### WHAT IS BEING ASKED:
Hunt for the word "affordable" across the entries below, copying each line that holds it.

### MATERIALS PROVIDED:
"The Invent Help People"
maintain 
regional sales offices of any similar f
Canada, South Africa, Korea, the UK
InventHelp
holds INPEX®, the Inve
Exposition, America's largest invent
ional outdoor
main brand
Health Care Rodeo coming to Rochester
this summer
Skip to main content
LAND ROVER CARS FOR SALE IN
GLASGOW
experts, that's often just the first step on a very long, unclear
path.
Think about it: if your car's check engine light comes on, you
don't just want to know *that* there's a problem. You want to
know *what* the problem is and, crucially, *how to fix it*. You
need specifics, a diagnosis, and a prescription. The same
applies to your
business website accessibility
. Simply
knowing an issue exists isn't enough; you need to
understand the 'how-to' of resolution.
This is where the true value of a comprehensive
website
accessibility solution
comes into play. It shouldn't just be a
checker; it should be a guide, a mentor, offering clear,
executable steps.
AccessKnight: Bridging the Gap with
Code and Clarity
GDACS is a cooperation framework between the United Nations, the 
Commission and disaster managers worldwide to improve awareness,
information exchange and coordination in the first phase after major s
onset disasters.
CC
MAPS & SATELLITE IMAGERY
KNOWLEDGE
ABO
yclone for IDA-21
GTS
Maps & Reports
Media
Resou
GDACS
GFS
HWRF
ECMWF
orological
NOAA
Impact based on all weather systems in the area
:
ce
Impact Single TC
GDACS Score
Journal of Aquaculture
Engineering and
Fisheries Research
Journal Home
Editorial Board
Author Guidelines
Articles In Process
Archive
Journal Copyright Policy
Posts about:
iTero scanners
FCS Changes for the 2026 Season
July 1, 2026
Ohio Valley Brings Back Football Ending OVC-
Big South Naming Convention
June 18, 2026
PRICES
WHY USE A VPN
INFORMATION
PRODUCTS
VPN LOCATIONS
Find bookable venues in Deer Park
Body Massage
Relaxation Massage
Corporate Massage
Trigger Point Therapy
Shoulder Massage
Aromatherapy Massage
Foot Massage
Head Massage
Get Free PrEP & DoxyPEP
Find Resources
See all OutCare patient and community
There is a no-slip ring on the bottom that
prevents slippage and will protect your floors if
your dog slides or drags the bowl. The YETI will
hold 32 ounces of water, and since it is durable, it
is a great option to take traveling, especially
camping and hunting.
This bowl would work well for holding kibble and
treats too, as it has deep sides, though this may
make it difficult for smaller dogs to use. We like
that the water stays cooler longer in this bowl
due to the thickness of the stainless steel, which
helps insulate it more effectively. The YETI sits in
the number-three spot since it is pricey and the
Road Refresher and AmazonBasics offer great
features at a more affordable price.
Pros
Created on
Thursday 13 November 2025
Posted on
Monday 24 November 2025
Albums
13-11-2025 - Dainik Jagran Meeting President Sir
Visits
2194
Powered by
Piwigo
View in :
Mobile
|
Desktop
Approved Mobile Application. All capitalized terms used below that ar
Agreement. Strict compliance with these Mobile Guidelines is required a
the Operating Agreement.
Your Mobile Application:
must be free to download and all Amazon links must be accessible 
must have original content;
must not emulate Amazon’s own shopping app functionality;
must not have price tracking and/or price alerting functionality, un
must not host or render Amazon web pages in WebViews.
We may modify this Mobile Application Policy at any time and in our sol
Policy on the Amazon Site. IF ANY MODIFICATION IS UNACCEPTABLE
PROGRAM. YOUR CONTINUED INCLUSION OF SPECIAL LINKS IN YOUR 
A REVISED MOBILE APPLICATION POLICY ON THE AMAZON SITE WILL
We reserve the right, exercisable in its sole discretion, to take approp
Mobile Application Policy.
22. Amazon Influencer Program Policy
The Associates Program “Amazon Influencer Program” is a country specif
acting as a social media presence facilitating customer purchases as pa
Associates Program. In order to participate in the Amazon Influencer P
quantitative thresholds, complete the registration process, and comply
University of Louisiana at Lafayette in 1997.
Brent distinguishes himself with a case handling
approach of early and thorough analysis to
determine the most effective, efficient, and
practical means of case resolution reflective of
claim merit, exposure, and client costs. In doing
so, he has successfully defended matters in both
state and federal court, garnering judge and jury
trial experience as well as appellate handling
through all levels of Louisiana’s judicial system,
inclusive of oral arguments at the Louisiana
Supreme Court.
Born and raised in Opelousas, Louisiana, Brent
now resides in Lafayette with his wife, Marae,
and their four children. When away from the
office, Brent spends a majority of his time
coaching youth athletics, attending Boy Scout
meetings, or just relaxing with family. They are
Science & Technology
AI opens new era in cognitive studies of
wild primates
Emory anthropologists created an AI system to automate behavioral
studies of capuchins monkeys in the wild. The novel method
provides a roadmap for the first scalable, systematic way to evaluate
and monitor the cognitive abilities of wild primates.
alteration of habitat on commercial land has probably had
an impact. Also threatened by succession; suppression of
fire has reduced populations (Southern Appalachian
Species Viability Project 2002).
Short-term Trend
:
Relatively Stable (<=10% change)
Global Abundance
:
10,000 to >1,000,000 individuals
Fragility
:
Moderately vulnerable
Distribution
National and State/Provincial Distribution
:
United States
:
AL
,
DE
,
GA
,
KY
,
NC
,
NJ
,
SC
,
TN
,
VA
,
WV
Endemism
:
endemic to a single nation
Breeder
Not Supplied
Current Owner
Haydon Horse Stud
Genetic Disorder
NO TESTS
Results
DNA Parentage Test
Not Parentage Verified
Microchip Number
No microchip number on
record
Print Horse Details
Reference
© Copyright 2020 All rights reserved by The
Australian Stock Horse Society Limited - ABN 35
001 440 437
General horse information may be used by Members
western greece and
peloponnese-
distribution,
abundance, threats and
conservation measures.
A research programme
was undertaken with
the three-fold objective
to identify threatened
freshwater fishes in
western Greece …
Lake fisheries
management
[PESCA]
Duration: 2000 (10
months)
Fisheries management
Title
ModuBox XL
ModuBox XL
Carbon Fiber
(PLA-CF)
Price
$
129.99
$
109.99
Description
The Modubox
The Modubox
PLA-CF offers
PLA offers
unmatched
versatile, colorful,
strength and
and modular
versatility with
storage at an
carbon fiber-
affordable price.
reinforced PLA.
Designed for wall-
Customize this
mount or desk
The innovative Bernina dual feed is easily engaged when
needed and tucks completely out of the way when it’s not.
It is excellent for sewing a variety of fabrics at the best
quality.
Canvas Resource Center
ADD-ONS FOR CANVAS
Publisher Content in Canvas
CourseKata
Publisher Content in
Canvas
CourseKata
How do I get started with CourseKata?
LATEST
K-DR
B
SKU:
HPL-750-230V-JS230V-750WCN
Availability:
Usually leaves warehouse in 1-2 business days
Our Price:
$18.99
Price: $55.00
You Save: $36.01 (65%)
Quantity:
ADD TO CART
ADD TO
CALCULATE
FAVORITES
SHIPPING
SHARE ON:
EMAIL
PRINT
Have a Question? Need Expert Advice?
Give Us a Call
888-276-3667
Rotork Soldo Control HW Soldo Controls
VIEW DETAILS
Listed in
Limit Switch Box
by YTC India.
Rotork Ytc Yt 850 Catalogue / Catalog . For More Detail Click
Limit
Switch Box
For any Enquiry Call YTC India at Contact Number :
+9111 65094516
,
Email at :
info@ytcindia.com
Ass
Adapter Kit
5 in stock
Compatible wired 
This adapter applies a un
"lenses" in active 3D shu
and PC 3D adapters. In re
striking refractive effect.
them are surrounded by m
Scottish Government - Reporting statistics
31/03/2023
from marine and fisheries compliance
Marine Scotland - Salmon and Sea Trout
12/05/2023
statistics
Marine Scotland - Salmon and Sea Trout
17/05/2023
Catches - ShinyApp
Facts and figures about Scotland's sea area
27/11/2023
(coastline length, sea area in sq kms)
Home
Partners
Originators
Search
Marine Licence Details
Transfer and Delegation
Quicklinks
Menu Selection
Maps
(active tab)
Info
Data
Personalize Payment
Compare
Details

### COMPLETED TASK:
features at a more affordable price.
affordable price.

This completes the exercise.